## Required work
Take the line containing "Contact person: Simon Blažević" and every line after it to the end of the records, and copy them exactly, excluding pictures.

[Page images and extracted text]

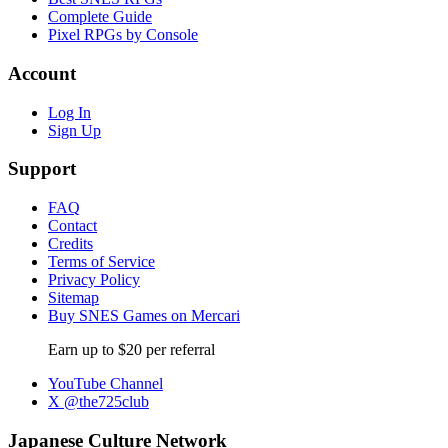
Complete Guide
Pixel RPGs by Console
Account
Log In
Sign Up
Support
FAQ
Contact
Credits
Terms of Service
Privacy Policy
Sitemap
Buy SNES Games on Mercari
Earn up to $20 per referral
YouTube Channel
X @the725club
Japanese Culture Network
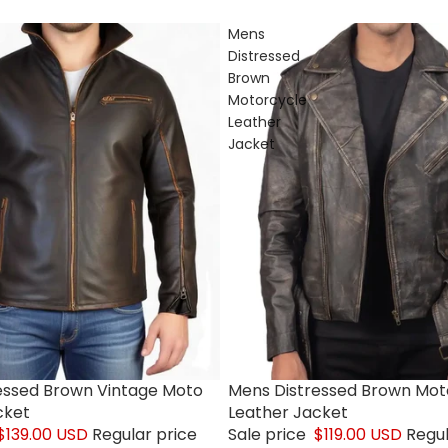
Mens
Distressed
Brown
Motorcycle
Leather
Jacket
essed Brown Vintage Moto
Mens Distressed Brown Mot
Sale
cket
Leather Jacket
$139.00 USD
Regular price
Sale price
$119.00 USD
Regul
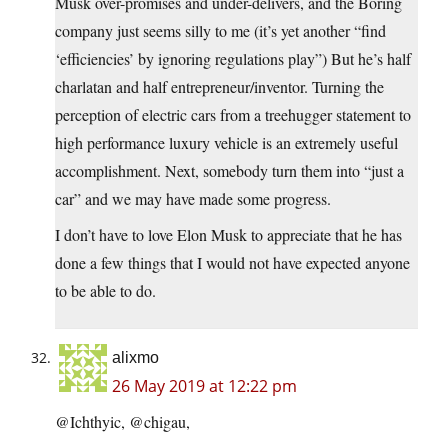
Musk over-promises and under-delivers, and the Boring
company just seems silly to me (it’s yet another “find
‘efficiencies’ by ignoring regulations play”) But he’s half
charlatan and half entrepreneur/inventor. Turning the
perception of electric cars from a treehugger statement to
high performance luxury vehicle is an extremely useful
accomplishment. Next, somebody turn them into “just a
car” and we may have made some progress.
I don’t have to love Elon Musk to appreciate that he has
done a few things that I would not have expected anyone
to be able to do.
alixmo
26 May 2019 at 12:22 pm
@Ichthyic, @chigau,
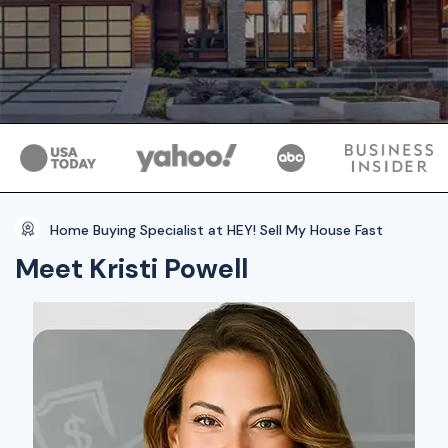
Home Buying Specialist at HEY! Sell My House Fast
Meet Kristi Powell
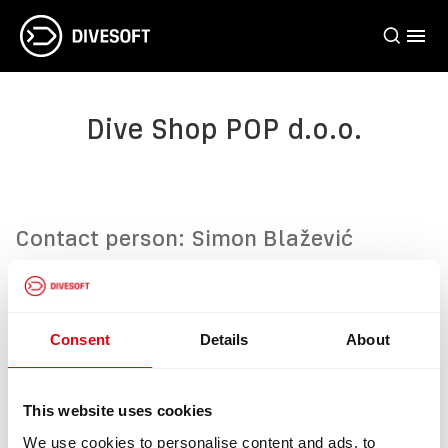
Dive Shop POP d.o.o.
Contact person: Simon Blažević
Address: Pula, Valmade 58, 52100,
Croatia
Phone: +385(0)52/214-185
Consent
Details
About
Web:
https://divestore.hr/
This website uses cookies
We use cookies to personalise content and ads, to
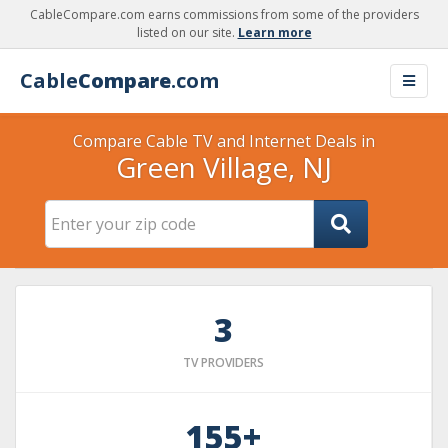
CableCompare.com earns commissions from some of the providers
listed on our site.
Learn more
Cable
Compare
.com
Compare Cable TV and Internet Deals in
Green Village, NJ
3
TV PROVIDERS
155+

## Task response
Contact person: Simon Blažević
Address: Pula, Valmade 58, 52100,
Croatia
Phone: +385(0)52/214-185
Consent
Details
About
Web:
https://divestore.hr/
This website uses cookies
We use cookies to personalise content and ads, to
CableCompare.com earns commissions from some of the providers
listed on our site.
Learn more
Cable
Compare
.com
Compare Cable TV and Internet Deals in
Green Village, NJ
3
TV PROVIDERS
155+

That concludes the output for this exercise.